Saturday, November 11, 2006

Taking a Week Off

My friend suggested that I cut myself some slack, sleep in a little later, and just be a congregant at Temple Micah today, instead of trying to get there early and sing in the choir. This is the kind of thing I would never have come up with on my own.

But I found myself explaining over and over again why I wasn’t standing up front with the choir. The rabbi, the choir director, and countless members had to be told that I was recovering from being sick this week. It’s not as though I have a solo voice that makes much of a difference in the sound of the choir, but people seemed just a little edgy because I wasn’t fulfilling my customary role. Proving once again what creatures of habit we are.

I was surprised to realize that after 6 years, this was the first time I had been able to listen to and observe the choir. It’s an education that every choir member should have. I noticed the body language, their degree of attentiveness to the director, the amount of enthusiasm they brought to the music. I realized just how exposed the choir is, especially those people in the front row.

I’m sure for the next bar mitzvah I will be up there again in my usual place, but it was such a nice change to be a participant, with the ability to sing or just to listen from time to time. The music was every bit as impressive, with Teddy singing tenor (since there were none) and playing the tambourine with his foot while he did his usual piano magic. It’s just that my window on the musical world of Temple Micah had changed directions. Besides I was in good company in the audience.

7 Comments:

Blogger Pauline said...

Isn't it fun (and informative) to switch roles now and then? We think we are only one person but we turn out to be the entire cast and often members of our own audience when we step out of our assigned roles. Neat post.

8:32 AM  
Blogger Mother of Invention said...

This is exactly how I felt when I went to my choir's concert last spring after being sick and recovering for 4 months. It brought tears to my eyes, especially when they sang, "You Raise Me Up" and dedicated it to me!
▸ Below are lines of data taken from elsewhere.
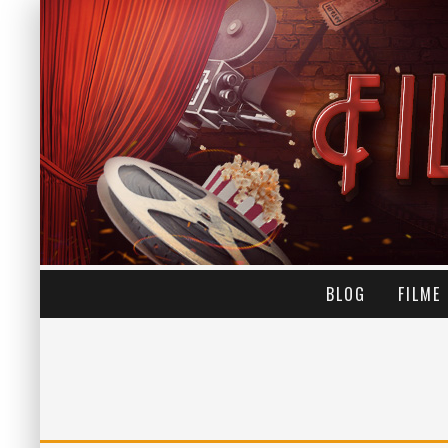
BLOG
FILME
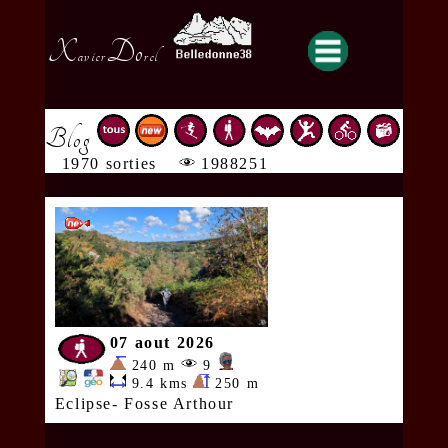
X
Do
avier
rel
Blog
1970 sorties
1988251
07 aout 2026
240 m
9
9.4 kms
250 m
Eclipse- Fosse Arthour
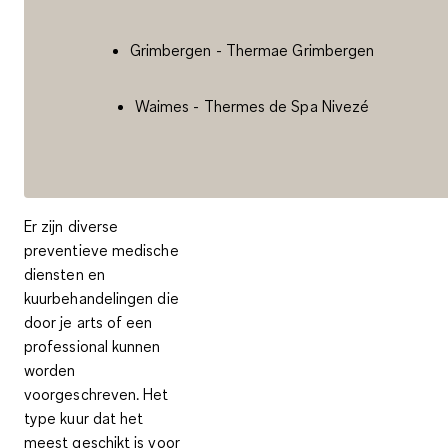
Grimbergen - Thermae Grimbergen
Waimes - Thermes de Spa Nivezé
Er zijn diverse
preventieve medische
diensten en
kuurbehandelingen die
door je arts of een
professional kunnen
worden
voorgeschreven. Het
type kuur dat het
meest geschikt is voor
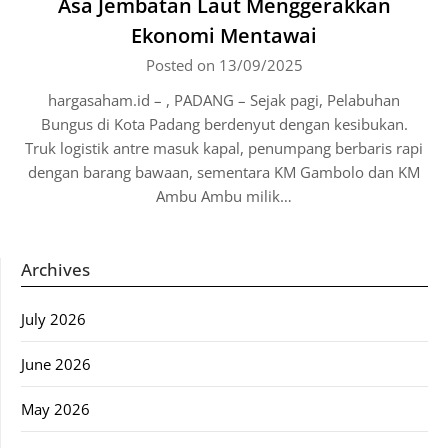
Asa Jembatan Laut Menggerakkan
Ekonomi Mentawai
Posted on 13/09/2025
hargasaham.id – , PADANG – Sejak pagi, Pelabuhan
Bungus di Kota Padang berdenyut dengan kesibukan.
Truk logistik antre masuk kapal, penumpang berbaris rapi
dengan barang bawaan, sementara KM Gambolo dan KM
Ambu Ambu milik…
Archives
July 2026
June 2026
May 2026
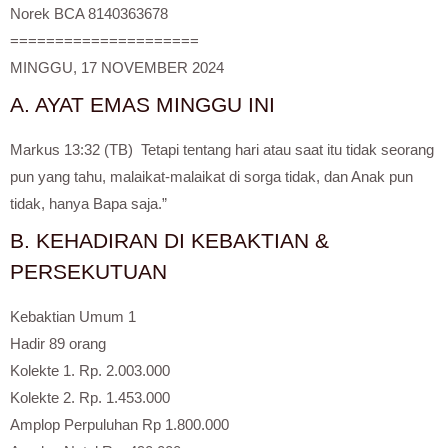
Norek BCA 8140363678
=====================
MINGGU, 17 NOVEMBER 2024
A. AYAT EMAS MINGGU INI
Markus 13:32 (TB) Tetapi tentang hari atau saat itu tidak seorang
pun yang tahu, malaikat-malaikat di sorga tidak, dan Anak pun
tidak, hanya Bapa saja.”
B. KEHADIRAN DI KEBAKTIAN &
PERSEKUTUAN
Kebaktian Umum 1
Hadir 89 orang
Kolekte 1. Rp. 2.003.000
Kolekte 2. Rp. 1.453.000
Amplop Perpuluhan Rp 1.800.000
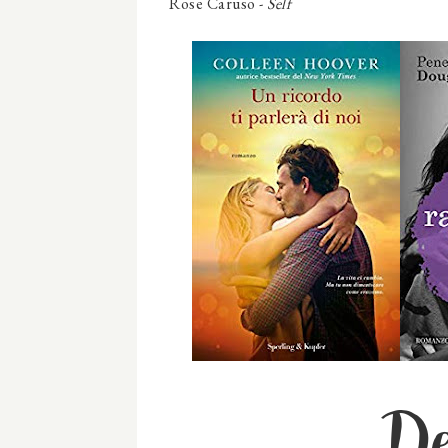
Rose Caruso -
Self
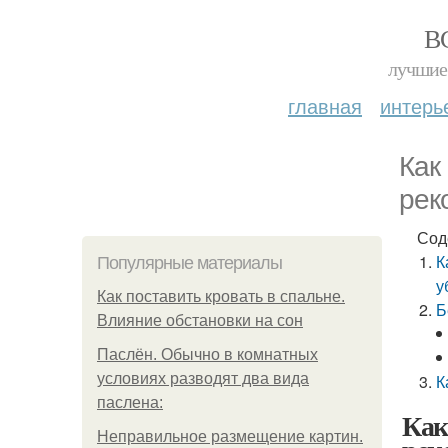
В
лучшие 
главная
интерь
Как
рек
Сод
К
Популярные материалы
у
Как поставить кровать в спальне.
Б
Влияние обстановки на сон
Паслён. Обычно в комнатных
условиях разводят два вида
К
паслена:
Как
Неправильное размещение картин.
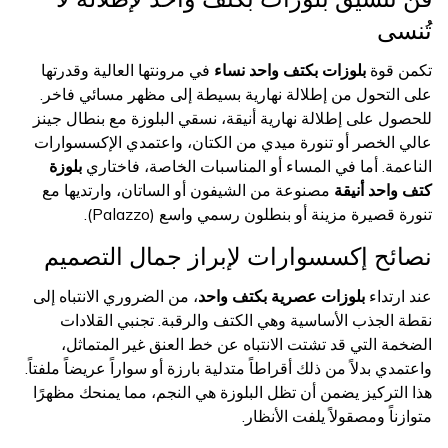
تُنسى
تكمن قوة
بلوزات بكتف واحد نساء
في مرونتها العالية وقدرتها
على التحول من إطلالة نهارية بسيطة إلى مظهر مسائي فاخر.
للحصول على إطلالة نهارية أنيقة، نسقي البلوزة مع بنطال جينز
عالي الخصر أو تنورة ميدي من الكتان، واعتمدي الإكسسوارات
الناعمة. أما في المساء أو المناسبات الخاصة، فاختاري
بلوزة
كتف واحد أنيقة
مصنوعة من الشيفون أو الساتان، وارتديها مع
تنورة قصيرة مزينة أو بنطلون رسمي واسع (Palazzo).
نصائح إكسسوارات لإبراز جمال التصميم
عند ارتداء
بلوزات عصرية بكتف واحد
، من الضروري الانتباه إلى
نقطة الجذب الأساسية وهي الكتف والرقبة. تجنبي القلادات
الضخمة التي قد تشتت الانتباه عن خط العنق غير المتماثل،
واعتمدي بدلاً من ذلك أقراطاً متدلية بارزة أو سواراً عريضاً ملفتاً.
هذا التركيز يضمن أن تظل البلوزة هي النجم، مما يمنحك مظهرًا
متوازناً ومصقولاً يلفت الأنظار.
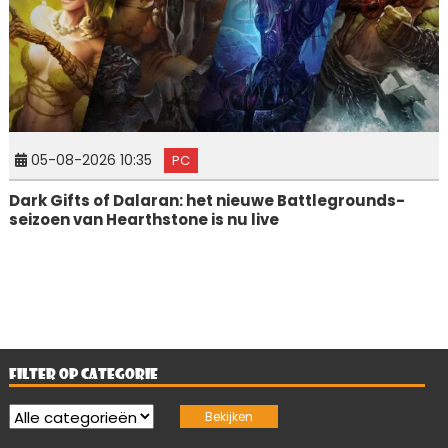
05-08-2026 10:35
PC
Dark Gifts of Dalaran: het nieuwe Battlegrounds-
seizoen van Hearthstone is nu live
FILTER OP CATEGORIE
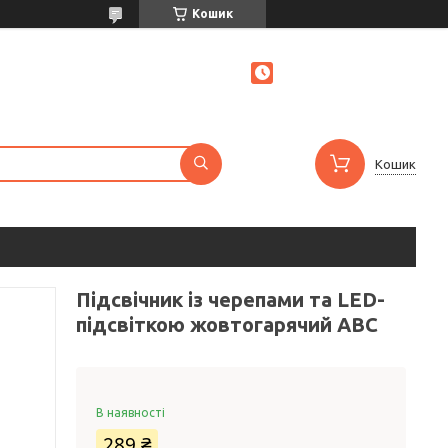
Кошик
Кошик
Підсвічник із черепами та LED-
підсвіткою жовтогарячий ABC
В наявності
289 ₴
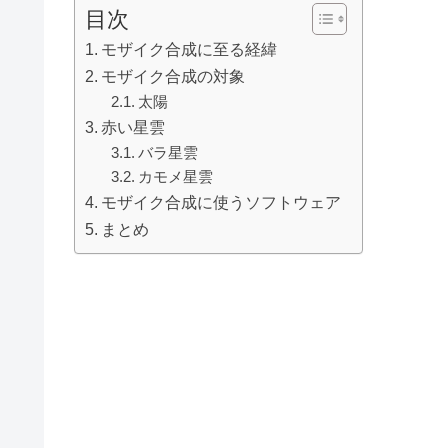
目次
モザイク合成に至る経緯
モザイク合成の対象
太陽
赤い星雲
バラ星雲
カモメ星雲
モザイク合成に使うソフトウェア
まとめ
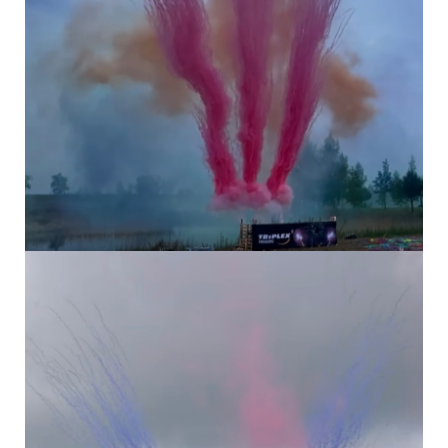
DÝMOVNICE -...
DÝMOVNICE -...
DÝMOVNICE -...
VIDEO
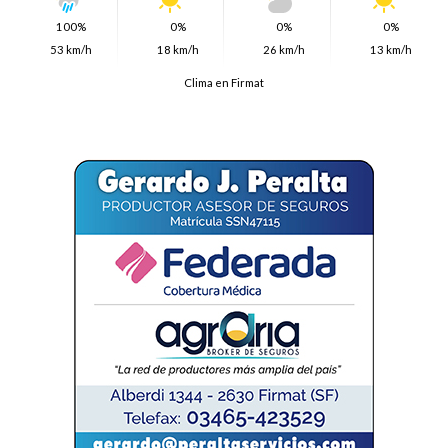
100%
0%
0%
0%
53 km/h
18 km/h
26 km/h
13 km/h
Clima en Firmat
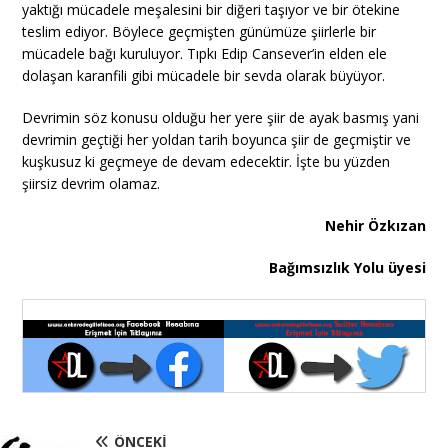
yaktığı mücadele meşalesini bir diğeri taşıyor ve bir ötekine
teslim ediyor. Böylece geçmişten günümüze şiirlerle bir
mücadele bağı kuruluyor. Tıpkı Edip Cansever’in elden ele
dolaşan karanfili gibi mücadele bir sevda olarak büyüyor.
Devrimin söz konusu olduğu her yere şiir de ayak basmış yani
devrimin geçtiği her yoldan tarih boyunca şiir de geçmiştir ve
kuşkusuz ki geçmeye de devam edecektir. İşte bu yüzden
şiirsiz devrim olamaz.
Nehir Özkızan
Bağımsızlık Yolu üyesi
ÖNCEKI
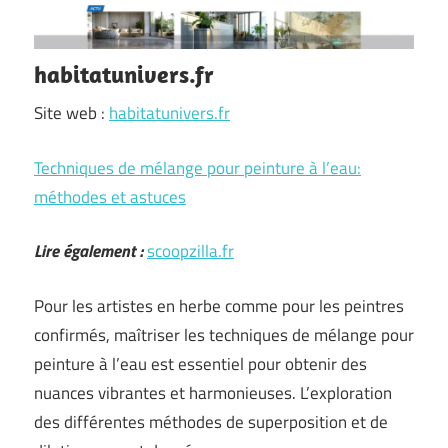
habitatunivers.fr
Site web :
habitatunivers.fr
Techniques de mélange pour peinture à l’eau:
méthodes et astuces
Lire également :
scoopzilla.fr
Pour les artistes en herbe comme pour les peintres
confirmés, maîtriser les techniques de mélange pour
peinture à l’eau est essentiel pour obtenir des
nuances vibrantes et harmonieuses. L’exploration
des différentes méthodes de superposition et de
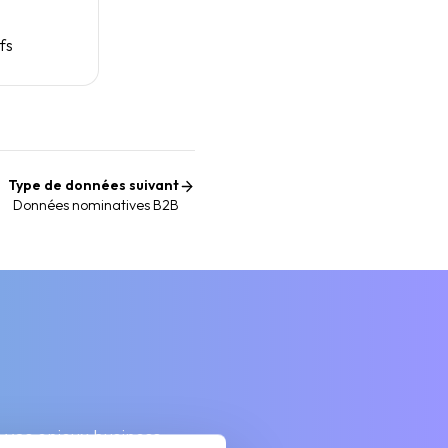
fs
Type de données suivant
Données nominatives B2B
à vos enjeux business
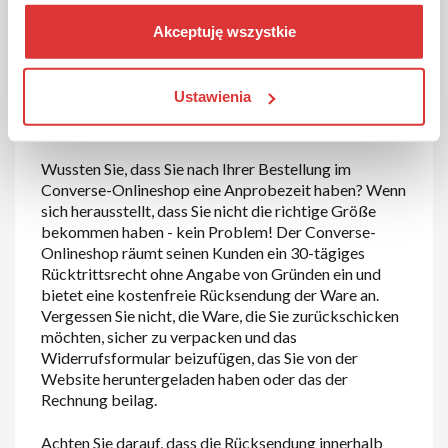
Besuchen Sie noch heute den Converse-Onlineshop
Akceptuję wszystkie
und sehen Sie selbst, wie viel Sie sparen können.
Wie kann ich Converse-Ware
Ustawienia
zurückgeben?
Wussten Sie, dass Sie nach Ihrer Bestellung im
Converse-Onlineshop eine Anprobezeit haben? Wenn
sich herausstellt, dass Sie nicht die richtige Größe
bekommen haben - kein Problem! Der Converse-
Onlineshop räumt seinen Kunden ein 30-tägiges
Rücktrittsrecht ohne Angabe von Gründen ein und
bietet eine kostenfreie Rücksendung der Ware an.
Vergessen Sie nicht, die Ware, die Sie zurückschicken
möchten, sicher zu verpacken und das
Widerrufsformular beizufügen, das Sie von der
Website heruntergeladen haben oder das der
Rechnung beilag.
Achten Sie darauf, dass die Rücksendung innerhalb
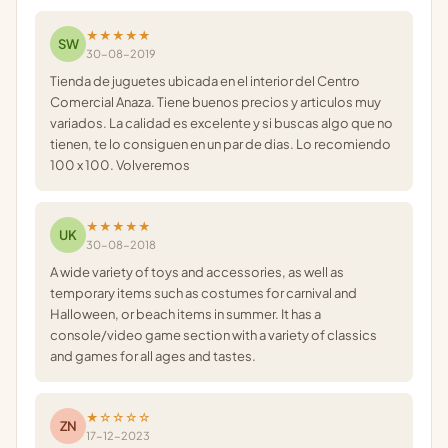
★★★★★
SW
30-08-2019
Tienda de juguetes ubicada en el interior del Centro
Comercial Anaza. Tiene buenos precios y articulos muy
variados. La calidad es excelente y si buscas algo que no
tienen, te lo consiguen en un par de dias. Lo recomiendo
100 x 100. Volveremos
★★★★★
UK
30-08-2018
A wide variety of toys and accessories, as well as
temporary items such as costumes for carnival and
Halloween, or beach items in summer. It has a
console/video game section with a variety of classics
and games for all ages and tastes.
★☆☆☆☆
ZN
17-12-2023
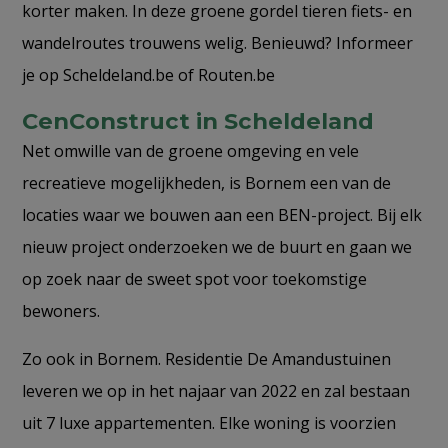
korter maken. In deze groene gordel tieren fiets- en
wandelroutes trouwens welig. Benieuwd? Informeer
je op Scheldeland.be of Routen.be
CenConstruct in Scheldeland
Net omwille van de groene omgeving en vele
recreatieve mogelijkheden, is Bornem een van de
locaties waar we bouwen aan een BEN-project. Bij elk
nieuw project onderzoeken we de buurt en gaan we
op zoek naar de sweet spot voor toekomstige
bewoners.
Zo ook in Bornem. Residentie De Amandustuinen
leveren we op in het najaar van 2022 en zal bestaan
uit 7 luxe appartementen. Elke woning is voorzien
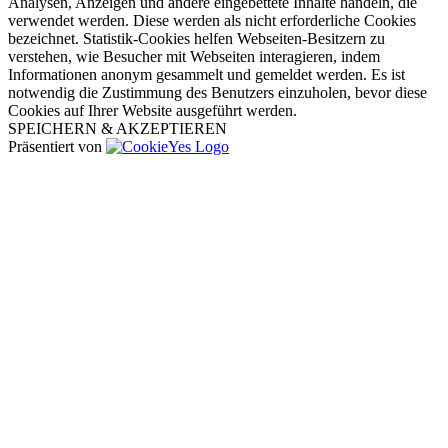
Analysen, Anzeigen und andere eingebettete Inhalte handeln, die
verwendet werden. Diese werden als nicht erforderliche Cookies
bezeichnet. Statistik-Cookies helfen Webseiten-Besitzern zu
verstehen, wie Besucher mit Webseiten interagieren, indem
Informationen anonym gesammelt und gemeldet werden. Es ist
notwendig die Zustimmung des Benutzers einzuholen, bevor diese
Cookies auf Ihrer Website ausgeführt werden.
SPEICHERN & AKZEPTIEREN
Präsentiert von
Like you, I noticed how we look much better when we know the words, get our heads out of our music to look at the director! I saw what shw saw. I got to hear how the voices blend! It was so powerful.

Glad you got the new perspective.

8:57 AM  
Blogger Barbara said...

Pauline -- Yes, I'm realizing that switching roles in other capacities might benefit me as well. Besides it's probably good to shake up people's expectations from time to time.

MOI -- You must have been so touched. I'll bet you were not the only one with tears in your eyes at the end of that song.

11:28 AM  
Anonymous Anonymous said...

Having been on both sides of the fence, so to speak, is Temple Choir different from church choir?

7:12 PM  
Blogger Barbara said...

OL -- The Temple choir is much more laid back than the church choir was. At the National Presbyterian Church, I had to audition to sing in the choir and I would probably have been kicked out if I just decided not to sing without letting the director know in advance.

10:20 PM  
Blogger Reya Mellicker said...

You can't believe how much it helped me to sit with you and get some help navigating through the service. Now I understand why i always get lost. It was excellent.

I also always love seeing you up there in the choir, singing your ass off, as it were. People at TM know you and love you. I think that's why you had to explain to everyone why you weren't singing.

9:20 AM  
Blogger Barbara said...

Reya -- It occurred to me later that the perfect solution is for you to just join the choir. We could sit together every week and you have real music to look at instead of a book that has to be navigated in Hebrew! We know you know the tunes now. It's just those pesky words that you have been so good at creating as necessary. Every time I sing Mi-Pi-El from now on, I will always want to "Give a rock for Israel". That is, after I sing "My tofu."